How many men out there are going to don aprons and change diapers when
confronted with this kind of encouragement? 

A family model in which men and women share equally in ALL family
responsibilities must become the focus of the movement. If you destroy
the role of `nurturing mother',  you must replace it with an equal or
superior alternative. A balanced marriage, with husband and wife
alternating between breadwinner/homekeeper is the only solution that
comes to mind. And its totally fulfilled parental roles most definitely
provide superior examples for children to emulate.

This may require the women's movement to split between the most
radical, man-and-home hating elements and the more moderate potential
mothers.

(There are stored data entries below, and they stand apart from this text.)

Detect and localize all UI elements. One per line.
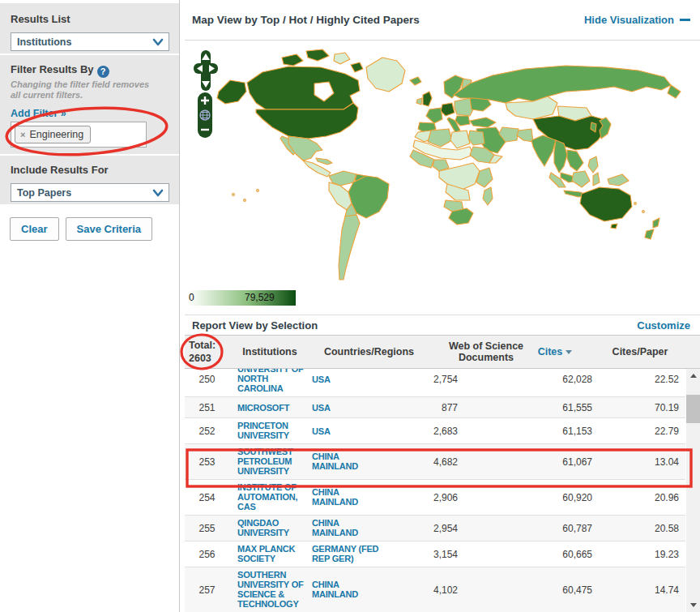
include-results-heading: Include Results For bbox=[11, 164, 169, 176]
table-row[interactable]: 256 MAX PLANCK SOCIETY GERMANY (FED REP … bbox=[185, 541, 685, 567]
country-link[interactable]: GERMANY (FED REP GER) bbox=[312, 544, 386, 563]
rank-cell: 253 bbox=[185, 456, 229, 468]
table-row[interactable]: 254 INSTITUTE OF AUTOMATION, CAS CHINA M… bbox=[185, 480, 685, 516]
results-list-value: Institutions bbox=[17, 36, 71, 48]
country-link[interactable]: CHINA MAINLAND bbox=[312, 452, 386, 471]
table-row[interactable]: 257 SOUTHERN UNIVERSITY OF SCIENCE & TEC… bbox=[185, 567, 685, 612]
remove-filter-icon[interactable]: × bbox=[20, 131, 25, 139]
filter-results-heading: Filter Results By bbox=[11, 63, 94, 75]
results-list-dropdown[interactable]: Institutions bbox=[11, 32, 169, 51]
column-header-documents[interactable]: Web of Science Documents bbox=[438, 336, 535, 368]
cites-cell: 60,475 bbox=[470, 584, 600, 596]
column-header-countries[interactable]: Countries/Regions bbox=[314, 336, 424, 368]
filter-tag-label: Engineering bbox=[29, 129, 83, 140]
column-header-institutions[interactable]: Institutions bbox=[229, 336, 310, 368]
rank-cell: 250 bbox=[185, 374, 229, 385]
save-criteria-button[interactable]: Save Criteria bbox=[66, 217, 153, 241]
web-of-science-documents-cell: 2,954 bbox=[387, 523, 470, 534]
world-map[interactable] bbox=[185, 45, 700, 288]
results-list-section: Results List Institutions bbox=[0, 3, 179, 55]
country-shapes bbox=[217, 49, 681, 280]
map-view-title: Map View by Top / Hot / Highly Cited Pap… bbox=[192, 14, 420, 26]
include-results-value: Top Papers bbox=[17, 187, 71, 199]
column-header-cites-per-paper[interactable]: Cites/Paper bbox=[600, 336, 681, 368]
institution-link[interactable]: MAX PLANCK SOCIETY bbox=[237, 544, 306, 563]
table-row[interactable]: 250 UNIVERSITY OF NORTH CAROLINA USA 2,7… bbox=[185, 369, 685, 397]
total-value: 2603 bbox=[189, 352, 216, 365]
chevron-down-icon bbox=[152, 187, 164, 202]
map-zoom-control[interactable] bbox=[198, 92, 212, 138]
scroll-down-icon bbox=[690, 603, 697, 607]
map-view-header: Map View by Top / Hot / Highly Cited Pap… bbox=[185, 0, 700, 41]
web-of-science-documents-cell: 877 bbox=[387, 402, 470, 413]
esi-results-page: Results List Institutions Filter Results… bbox=[0, 0, 700, 612]
institution-link[interactable]: PRINCETON UNIVERSITY bbox=[237, 421, 306, 440]
include-results-dropdown[interactable]: Top Papers bbox=[11, 183, 169, 202]
rank-cell: 252 bbox=[185, 426, 229, 437]
table-scrollbar[interactable] bbox=[686, 369, 700, 612]
include-results-section: Include Results For Top Papers bbox=[0, 156, 179, 206]
hide-visualization-label: Hide Visualization bbox=[584, 14, 674, 26]
cites-cell: 62,028 bbox=[470, 374, 600, 385]
country-link[interactable]: CHINA MAINLAND bbox=[312, 580, 386, 599]
rank-cell: 254 bbox=[185, 492, 229, 503]
sidebar: Results List Institutions Filter Results… bbox=[0, 0, 180, 612]
clear-button[interactable]: Clear bbox=[10, 217, 59, 241]
sort-descending-icon bbox=[566, 350, 572, 354]
sidebar-buttons: Clear Save Criteria bbox=[0, 206, 179, 252]
table-row[interactable]: 252 PRINCETON UNIVERSITY USA 2,683 61,15… bbox=[185, 418, 685, 444]
map-pan-control[interactable] bbox=[194, 50, 218, 91]
scroll-up-button[interactable] bbox=[686, 369, 700, 383]
filter-input-box[interactable]: × Engineering bbox=[11, 122, 147, 148]
table-body-viewport: 250 UNIVERSITY OF NORTH CAROLINA USA 2,7… bbox=[185, 369, 685, 612]
institution-link[interactable]: UNIVERSITY OF NORTH CAROLINA bbox=[237, 369, 306, 393]
cites-cell: 60,665 bbox=[470, 549, 600, 560]
institution-link[interactable]: MICROSOFT bbox=[237, 403, 289, 413]
web-of-science-documents-cell: 2,683 bbox=[387, 426, 470, 437]
web-of-science-documents-cell: 3,154 bbox=[387, 549, 470, 560]
cites-per-paper-cell: 19.23 bbox=[600, 549, 685, 560]
customize-link[interactable]: Customize bbox=[637, 319, 690, 332]
scroll-up-icon bbox=[690, 374, 697, 378]
cites-cell: 60,787 bbox=[470, 523, 600, 534]
country-link[interactable]: USA bbox=[312, 374, 331, 384]
scrollbar-thumb[interactable] bbox=[686, 395, 700, 423]
scroll-down-button[interactable] bbox=[686, 598, 700, 612]
rank-cell: 251 bbox=[185, 402, 229, 413]
web-of-science-documents-cell: 2,754 bbox=[387, 374, 470, 385]
table-row[interactable]: 253 SOUTHWEST PETROLEUM UNIVERSITY CHINA… bbox=[185, 444, 685, 480]
web-of-science-documents-cell: 4,682 bbox=[387, 456, 470, 468]
help-icon[interactable]: ? bbox=[97, 66, 109, 78]
country-link[interactable]: USA bbox=[312, 426, 331, 436]
legend-min-label: 0 bbox=[189, 292, 194, 303]
add-filter-link[interactable]: Add Filter » bbox=[11, 108, 66, 119]
cites-cell: 61,555 bbox=[470, 402, 600, 413]
filter-tag-engineering[interactable]: × Engineering bbox=[15, 126, 91, 143]
institution-link[interactable]: SOUTHWEST PETROLEUM UNIVERSITY bbox=[237, 447, 306, 476]
cites-per-paper-cell: 70.19 bbox=[600, 402, 685, 413]
table-row[interactable]: 255 QINGDAO UNIVERSITY CHINA MAINLAND 2,… bbox=[185, 516, 685, 541]
filter-note: Changing the filter field removes all cu… bbox=[11, 79, 160, 101]
country-link[interactable]: CHINA MAINLAND bbox=[312, 518, 386, 537]
table-row[interactable]: 251 MICROSOFT USA 877 61,555 70.19 bbox=[185, 397, 685, 418]
institution-link[interactable]: QINGDAO UNIVERSITY bbox=[237, 518, 306, 537]
column-header-cites[interactable]: Cites bbox=[523, 336, 587, 368]
cites-per-paper-cell: 20.58 bbox=[600, 523, 685, 534]
country-link[interactable]: USA bbox=[312, 403, 331, 413]
report-view-title: Report View by Selection bbox=[192, 319, 318, 332]
legend-max-label: 79,529 bbox=[245, 292, 275, 303]
report-view-header: Report View by Selection Customize bbox=[185, 315, 700, 335]
cites-cell: 61,067 bbox=[470, 456, 600, 468]
total-count: Total: 2603 bbox=[189, 339, 216, 365]
institution-link[interactable]: SOUTHERN UNIVERSITY OF SCIENCE & TECHNOL… bbox=[237, 570, 306, 609]
institution-link[interactable]: INSTITUTE OF AUTOMATION, CAS bbox=[237, 482, 306, 511]
total-label: Total: bbox=[189, 339, 216, 352]
web-of-science-documents-cell: 2,906 bbox=[387, 492, 470, 503]
filter-results-section: Filter Results By? Changing the filter f… bbox=[0, 55, 179, 156]
rank-cell: 256 bbox=[185, 549, 229, 560]
country-link[interactable]: CHINA MAINLAND bbox=[312, 487, 386, 507]
map-color-legend: 0 79,529 bbox=[187, 290, 296, 306]
cites-cell: 60,920 bbox=[470, 492, 600, 503]
cites-per-paper-cell: 20.96 bbox=[600, 492, 685, 503]
hide-visualization-link[interactable]: Hide Visualization bbox=[584, 14, 690, 26]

The second group is the only one with anything worthwhile to
teach men, anyway.

It would be a tragedy if the women's movement were responsible for the
loss of that short period in our life (the 1st 6 years) free from the
supervision of anonymous bureaucrats, institutions, and `teachers',
when it could instead blossom into a `human lib' movement whose purpose
is to merge the best of both sexes into total human beings.

-michael `John Lennon lives' ellis

smb@achilles.UUCP (09/22/83)

There is no feminist doctrine that says child-rearing is inherently
bad, degrading, or worthless.  What feminism says is that the choice
of who does what should not be made on the basis that "girls [sic] are
naturally suited for homemaking, and men aren't".  It also says that
such work is not highly valued by our society, either financially or
in status -- have you ever heard the phrase "*just* a housewife" [emphasis
mine]?  (Note the difference between "inherently worthless" and "not
valued by society".)

A woman who *wants* to stay home with her children should feel free to,
though as a practical matter (given the prevailing attitudes in our
society) she should consider whether this is what she wants to do, or
what others expect of her.  Similarly, a man should have the same choices,
and he should go through a similar self-analysis -- he shouldn't be afraid
to stay home with his children because his friends think it weird.  Finally,
if a couple together should decide that day care is undesirable, unsuitable,
or simply unavailable for their children, there should be no presumption that
it's the woman who should stay home and delay or sacrifice her career.

The notion that our current set of sex roles are "evolutionarily better" I
find at best unproved, and most likely false.  And of course, most of what
I said above applies equally well to career choices.  That's what
feminism is really all about:  freedom of choice.